▶ **Try it**: Repeat the data exactly, please; no pictures belong in the copy.
BEGIN Material provided
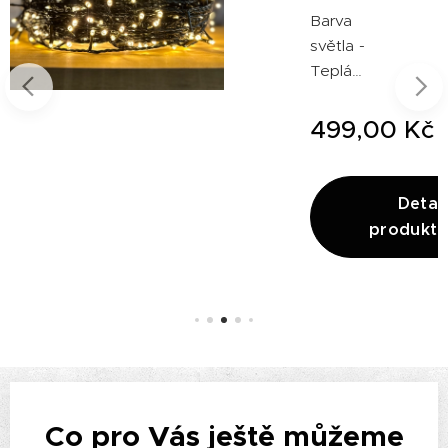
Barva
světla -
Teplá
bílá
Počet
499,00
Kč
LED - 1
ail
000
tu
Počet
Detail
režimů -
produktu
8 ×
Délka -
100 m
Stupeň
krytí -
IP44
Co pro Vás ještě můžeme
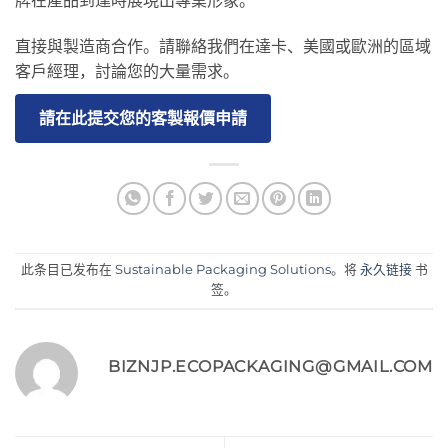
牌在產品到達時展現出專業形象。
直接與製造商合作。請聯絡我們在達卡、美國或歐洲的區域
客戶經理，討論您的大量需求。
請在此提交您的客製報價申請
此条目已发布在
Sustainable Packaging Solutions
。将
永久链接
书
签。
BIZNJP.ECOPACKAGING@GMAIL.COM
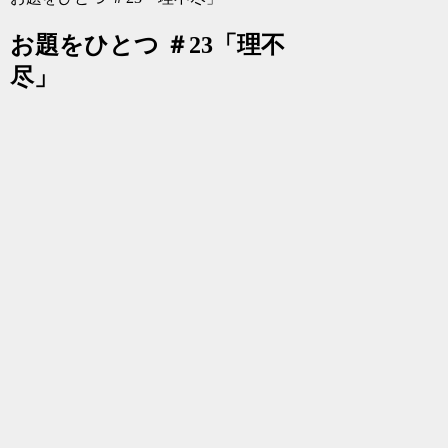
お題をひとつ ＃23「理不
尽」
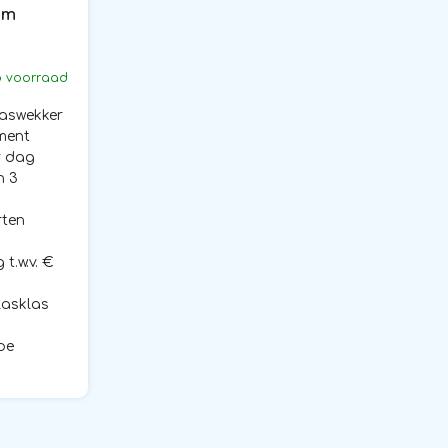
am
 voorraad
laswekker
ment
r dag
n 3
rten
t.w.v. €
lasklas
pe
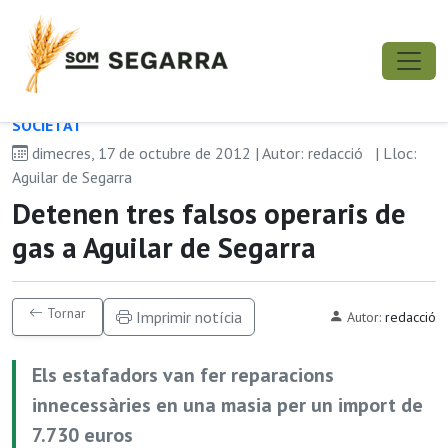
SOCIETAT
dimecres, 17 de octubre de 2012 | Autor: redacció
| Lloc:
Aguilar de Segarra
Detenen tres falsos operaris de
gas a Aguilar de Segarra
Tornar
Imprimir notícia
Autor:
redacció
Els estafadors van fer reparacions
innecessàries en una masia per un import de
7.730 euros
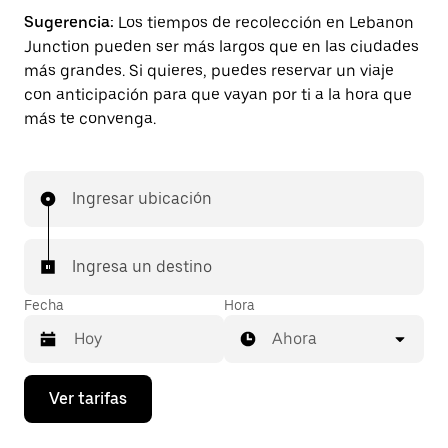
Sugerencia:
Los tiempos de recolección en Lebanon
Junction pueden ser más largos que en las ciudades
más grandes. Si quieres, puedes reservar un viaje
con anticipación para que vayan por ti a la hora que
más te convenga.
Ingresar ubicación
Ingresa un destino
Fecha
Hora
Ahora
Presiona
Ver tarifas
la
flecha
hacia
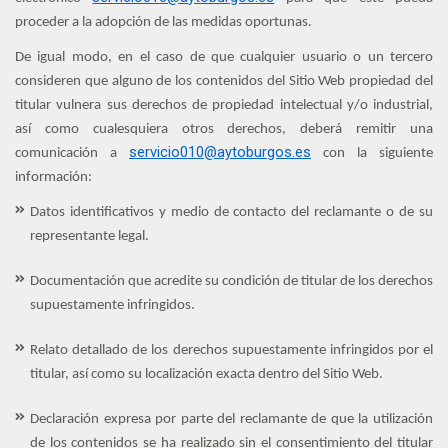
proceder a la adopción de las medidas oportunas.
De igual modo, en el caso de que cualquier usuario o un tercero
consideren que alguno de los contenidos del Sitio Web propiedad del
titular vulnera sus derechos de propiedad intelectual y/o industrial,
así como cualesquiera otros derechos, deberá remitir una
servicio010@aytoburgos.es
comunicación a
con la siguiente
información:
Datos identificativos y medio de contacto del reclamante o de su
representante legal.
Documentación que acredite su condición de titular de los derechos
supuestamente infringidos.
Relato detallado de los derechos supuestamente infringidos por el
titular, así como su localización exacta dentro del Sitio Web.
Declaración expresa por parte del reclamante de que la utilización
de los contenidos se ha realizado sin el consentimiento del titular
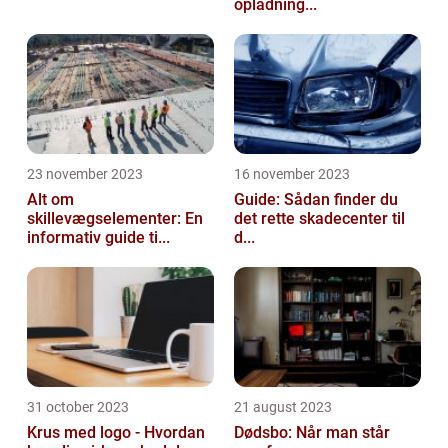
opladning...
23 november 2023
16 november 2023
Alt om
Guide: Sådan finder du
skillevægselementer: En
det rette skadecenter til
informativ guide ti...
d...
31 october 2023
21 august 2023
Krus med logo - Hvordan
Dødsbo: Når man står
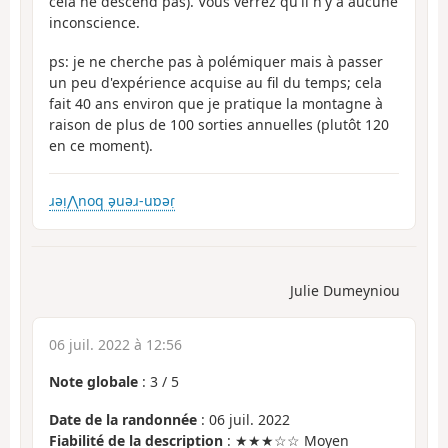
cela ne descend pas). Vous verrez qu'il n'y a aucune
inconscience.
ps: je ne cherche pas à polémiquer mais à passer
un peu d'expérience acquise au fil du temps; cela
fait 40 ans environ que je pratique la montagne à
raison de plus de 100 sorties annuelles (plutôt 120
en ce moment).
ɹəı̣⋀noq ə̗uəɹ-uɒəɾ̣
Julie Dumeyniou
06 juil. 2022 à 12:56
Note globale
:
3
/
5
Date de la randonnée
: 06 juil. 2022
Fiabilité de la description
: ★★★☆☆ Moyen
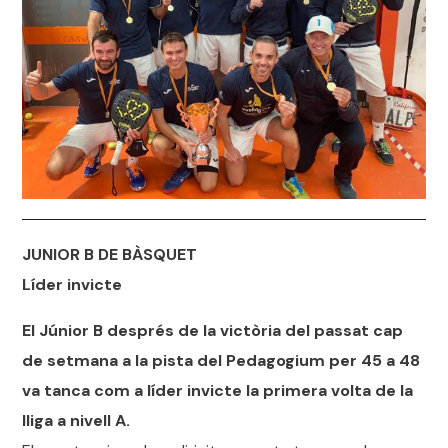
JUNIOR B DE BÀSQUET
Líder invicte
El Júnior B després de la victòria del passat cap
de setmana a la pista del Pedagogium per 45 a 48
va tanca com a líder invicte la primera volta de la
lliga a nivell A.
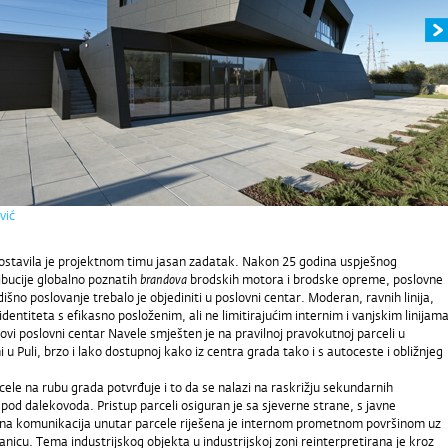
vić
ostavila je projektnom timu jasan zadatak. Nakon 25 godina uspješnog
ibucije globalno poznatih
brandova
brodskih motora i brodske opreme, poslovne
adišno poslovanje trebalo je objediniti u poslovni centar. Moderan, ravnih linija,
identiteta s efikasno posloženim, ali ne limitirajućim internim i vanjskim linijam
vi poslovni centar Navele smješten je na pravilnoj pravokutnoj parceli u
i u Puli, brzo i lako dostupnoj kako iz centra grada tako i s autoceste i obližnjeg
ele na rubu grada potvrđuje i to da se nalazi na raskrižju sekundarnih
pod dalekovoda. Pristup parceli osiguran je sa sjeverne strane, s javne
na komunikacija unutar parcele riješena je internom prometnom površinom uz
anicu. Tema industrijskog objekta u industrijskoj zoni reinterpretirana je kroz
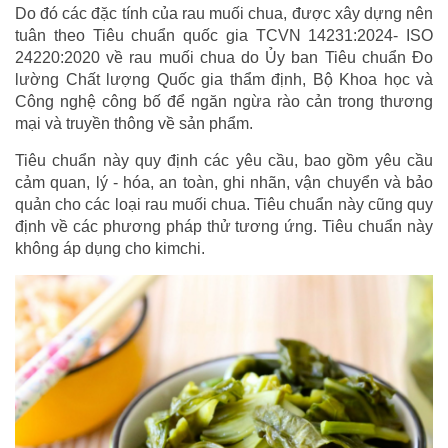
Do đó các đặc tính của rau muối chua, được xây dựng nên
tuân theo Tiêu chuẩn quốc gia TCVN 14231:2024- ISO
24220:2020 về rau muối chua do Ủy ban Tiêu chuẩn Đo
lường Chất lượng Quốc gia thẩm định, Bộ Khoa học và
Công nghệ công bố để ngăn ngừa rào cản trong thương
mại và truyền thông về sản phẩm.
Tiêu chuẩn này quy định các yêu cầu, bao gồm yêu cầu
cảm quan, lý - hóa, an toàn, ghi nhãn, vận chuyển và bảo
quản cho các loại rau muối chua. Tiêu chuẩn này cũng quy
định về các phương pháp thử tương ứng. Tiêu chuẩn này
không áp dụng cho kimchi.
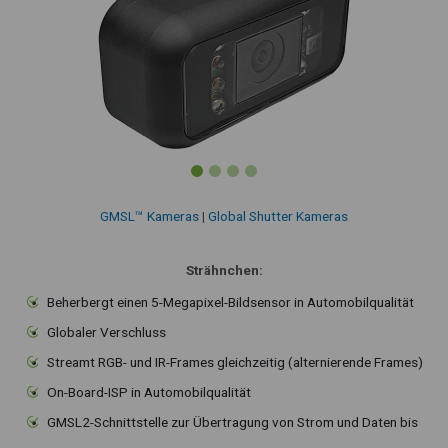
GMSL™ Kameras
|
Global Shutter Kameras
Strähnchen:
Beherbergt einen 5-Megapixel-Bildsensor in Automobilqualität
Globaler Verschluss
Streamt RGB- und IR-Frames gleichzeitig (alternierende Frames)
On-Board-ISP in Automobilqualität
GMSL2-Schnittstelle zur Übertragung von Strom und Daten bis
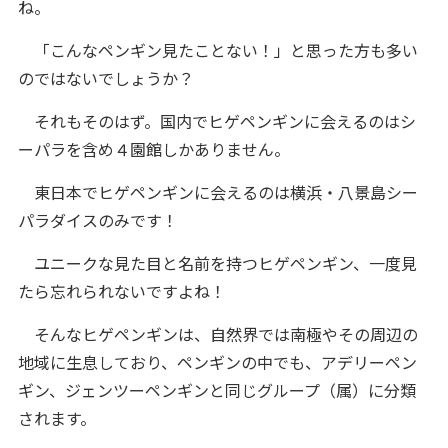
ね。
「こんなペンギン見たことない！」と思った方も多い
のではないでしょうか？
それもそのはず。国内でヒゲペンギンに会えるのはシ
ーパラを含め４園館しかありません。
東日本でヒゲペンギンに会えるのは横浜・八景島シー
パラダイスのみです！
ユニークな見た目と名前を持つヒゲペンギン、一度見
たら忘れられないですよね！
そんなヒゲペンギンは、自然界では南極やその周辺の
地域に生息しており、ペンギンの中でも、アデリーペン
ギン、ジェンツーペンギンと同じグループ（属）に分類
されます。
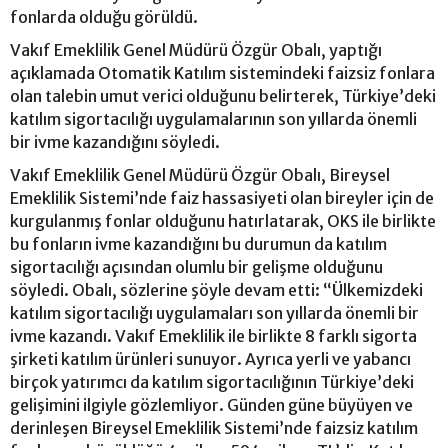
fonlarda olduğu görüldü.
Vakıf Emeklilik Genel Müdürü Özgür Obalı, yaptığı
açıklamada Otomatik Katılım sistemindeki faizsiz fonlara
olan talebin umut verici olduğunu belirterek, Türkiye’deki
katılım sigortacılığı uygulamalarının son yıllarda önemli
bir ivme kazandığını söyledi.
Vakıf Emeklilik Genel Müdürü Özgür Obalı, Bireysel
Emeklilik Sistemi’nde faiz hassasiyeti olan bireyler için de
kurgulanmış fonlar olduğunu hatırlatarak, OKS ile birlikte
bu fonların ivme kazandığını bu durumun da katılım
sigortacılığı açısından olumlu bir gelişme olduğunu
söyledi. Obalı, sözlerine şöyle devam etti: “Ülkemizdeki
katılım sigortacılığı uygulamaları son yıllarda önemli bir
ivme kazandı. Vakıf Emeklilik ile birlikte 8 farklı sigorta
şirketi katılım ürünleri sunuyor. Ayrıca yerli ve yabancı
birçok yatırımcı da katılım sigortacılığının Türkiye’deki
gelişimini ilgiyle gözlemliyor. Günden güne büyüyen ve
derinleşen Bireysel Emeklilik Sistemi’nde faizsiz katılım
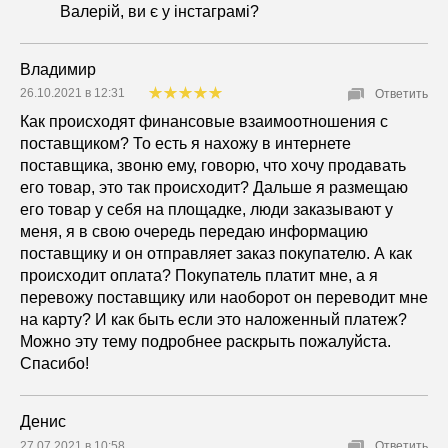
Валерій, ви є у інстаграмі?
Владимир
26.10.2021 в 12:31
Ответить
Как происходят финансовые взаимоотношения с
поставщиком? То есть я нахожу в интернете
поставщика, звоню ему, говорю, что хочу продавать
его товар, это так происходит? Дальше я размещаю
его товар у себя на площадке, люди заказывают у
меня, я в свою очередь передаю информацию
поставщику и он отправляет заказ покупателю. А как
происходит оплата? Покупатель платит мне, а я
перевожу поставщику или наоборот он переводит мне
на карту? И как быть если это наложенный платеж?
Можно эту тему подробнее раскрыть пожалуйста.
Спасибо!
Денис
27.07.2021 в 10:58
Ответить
END Material provided
▶ **Reply**:
Barva
světla -
Teplá
bílá
Počet
499,00
Kč
LED - 1
ail
000
tu
Počet
Detail
režimů -
produktu
8 ×
Délka -
100 m
Stupeň
krytí -
IP44
Co pro Vás ještě můžeme
牌在產品到達時展現出專業形象。
直接與製造商合作。請聯絡我們在達卡、美國或歐洲的區域
客戶經理，討論您的大量需求。
請在此提交您的客製報價申請
此条目已发布在
Sustainable Packaging Solutions
。将
永久链接
书
签。
BIZNJP.ECOPACKAGING@GMAIL.COM
お題をひとつ ＃23「理不
尽」
am
 voorraad
laswekker
ment
r dag
n 3
rten
t.w.v. €
lasklas
pe
SOCIETAT
dimecres, 17 de octubre de 2012 | Autor: redacció
| Lloc:
Aguilar de Segarra
Detenen tres falsos operaris de
gas a Aguilar de Segarra
Tornar
Imprimir notícia
Autor:
redacció
Els estafadors van fer reparacions
innecessàries en una masia per un import de
7.730 euros
Sugerencia:
Los tiempos de recolección en Lebanon
Junction pueden ser más largos que en las ciudades
más grandes. Si quieres, puedes reservar un viaje
con anticipación para que vayan por ti a la hora que
más te convenga.
Ingresar ubicación
Ingresa un destino
Fecha
Hora
Ahora
Presiona
Ver tarifas
la
flecha
hacia
proceder a la adopción de las medidas oportunas.
De igual modo, en el caso de que cualquier usuario o un tercero
consideren que alguno de los contenidos del Sitio Web propiedad del
titular vulnera sus derechos de propiedad intelectual y/o industrial,
así como cualesquiera otros derechos, deberá remitir una
servicio010@aytoburgos.es
comunicación a
con la siguiente
información:
Datos identificativos y medio de contacto del reclamante o de su
representante legal.
Documentación que acredite su condición de titular de los derechos
supuestamente infringidos.
Relato detallado de los derechos supuestamente infringidos por el
titular, así como su localización exacta dentro del Sitio Web.
Declaración expresa por parte del reclamante de que la utilización
de los contenidos se ha realizado sin el consentimiento del titular
opladning...
23 november 2023
16 november 2023
Alt om
Guide: Sådan finder du
skillevægselementer: En
det rette skadecenter til
informativ guide ti...
d...
31 october 2023
21 august 2023
Krus med logo - Hvordan
Dødsbo: Når man står
cela ne descend pas). Vous verrez qu'il n'y a aucune
inconscience.
ps: je ne cherche pas à polémiquer mais à passer
un peu d'expérience acquise au fil du temps; cela
fait 40 ans environ que je pratique la montagne à
raison de plus de 100 sorties annuelles (plutôt 120
en ce moment).
ɹəı̣⋀noq ə̗uəɹ-uɒəɾ̣
Julie Dumeyniou
06 juil. 2022 à 12:56
Note globale
:
3
/
5
Date de la randonnée
: 06 juil. 2022
Fiabilité de la description
: ★★★☆☆ Moyen
JUNIOR B DE BÀSQUET
Líder invicte
El Júnior B després de la victòria del passat cap
de setmana a la pista del Pedagogium per 45 a 48
va tanca com a líder invicte la primera volta de la
lliga a nivell A.
vić
ostavila je projektnom timu jasan zadatak. Nakon 25 godina uspješnog
ibucije globalno poznatih
brandova
brodskih motora i brodske opreme, poslovne
adišno poslovanje trebalo je objediniti u poslovni centar. Moderan, ravnih linija,
identiteta s efikasno posloženim, ali ne limitirajućim internim i vanjskim linijam
vi poslovni centar Navele smješten je na pravilnoj pravokutnoj parceli u
i u Puli, brzo i lako dostupnoj kako iz centra grada tako i s autoceste i obližnjeg
ele na rubu grada potvrđuje i to da se nalazi na raskrižju sekundarnih
pod dalekovoda. Pristup parceli osiguran je sa sjeverne strane, s javne
na komunikacija unutar parcele riješena je internom prometnom površinom uz
anicu. Tema industrijskog objekta u industrijskoj zoni reinterpretirana je kroz
Do đó các đặc tính của rau muối chua, được xây dựng nên
tuân theo Tiêu chuẩn quốc gia TCVN 14231:2024- ISO
24220:2020 về rau muối chua do Ủy ban Tiêu chuẩn Đo
lường Chất lượng Quốc gia thẩm định, Bộ Khoa học và
Công nghệ công bố để ngăn ngừa rào cản trong thương
mại và truyền thông về sản phẩm.
Tiêu chuẩn này quy định các yêu cầu, bao gồm yêu cầu
cảm quan, lý - hóa, an toàn, ghi nhãn, vận chuyển và bảo
quản cho các loại rau muối chua. Tiêu chuẩn này cũng quy
định về các phương pháp thử tương ứng. Tiêu chuẩn này
không áp dụng cho kimchi.
GMSL™ Kameras
|
Global Shutter Kameras
Strähnchen:
Beherbergt einen 5-Megapixel-Bildsensor in Automobilqualität
Globaler Verschluss
Streamt RGB- und IR-Frames gleichzeitig (alternierende Frames)
On-Board-ISP in Automobilqualität
GMSL2-Schnittstelle zur Übertragung von Strom und Daten bis
ね。
「こんなペンギン見たことない！」と思った方も多い
のではないでしょうか？
それもそのはず。国内でヒゲペンギンに会えるのはシ
ーパラを含め４園館しかありません。
東日本でヒゲペンギンに会えるのは横浜・八景島シー
パラダイスのみです！
ユニークな見た目と名前を持つヒゲペンギン、一度見
たら忘れられないですよね！
そんなヒゲペンギンは、自然界では南極やその周辺の
地域に生息しており、ペンギンの中でも、アデリーペン
ギン、ジェンツーペンギンと同じグループ（属）に分類
されます。
fonlarda olduğu görüldü.
Vakıf Emeklilik Genel Müdürü Özgür Obalı, yaptığı
açıklamada Otomatik Katılım sistemindeki faizsiz fonlara
olan talebin umut verici olduğunu belirterek, Türkiye’deki
katılım sigortacılığı uygulamalarının son yıllarda önemli
bir ivme kazandığını söyledi.
Vakıf Emeklilik Genel Müdürü Özgür Obalı, Bireysel
Emeklilik Sistemi’nde faiz hassasiyeti olan bireyler için de
kurgulanmış fonlar olduğunu hatırlatarak, OKS ile birlikte
bu fonların ivme kazandığını bu durumun da katılım
sigortacılığı açısından olumlu bir gelişme olduğunu
söyledi. Obalı, sözlerine şöyle devam etti: “Ülkemizdeki
katılım sigortacılığı uygulamaları son yıllarda önemli bir
ivme kazandı. Vakıf Emeklilik ile birlikte 8 farklı sigorta
şirketi katılım ürünleri sunuyor. Ayrıca yerli ve yabancı
birçok yatırımcı da katılım sigortacılığının Türkiye’deki
gelişimini ilgiyle gözlemliyor. Günden güne büyüyen ve
derinleşen Bireysel Emeklilik Sistemi’nde faizsiz katılım
Валерій, ви є у інстаграмі?
Владимир
26.10.2021 в 12:31
Ответить
Как происходят финансовые взаимоотношения с
поставщиком? То есть я нахожу в интернете
поставщика, звоню ему, говорю, что хочу продавать
его товар, это так происходит? Дальше я размещаю
его товар у себя на площадке, люди заказывают у
меня, я в свою очередь передаю информацию
поставщику и он отправляет заказ покупателю. А как
происходит оплата? Покупатель платит мне, а я
перевожу поставщику или наоборот он переводит мне
на карту? И как быть если это наложенный платеж?
Можно эту тему подробнее раскрыть пожалуйста.
Спасибо!
Денис
27.07.2021 в 10:58
Ответить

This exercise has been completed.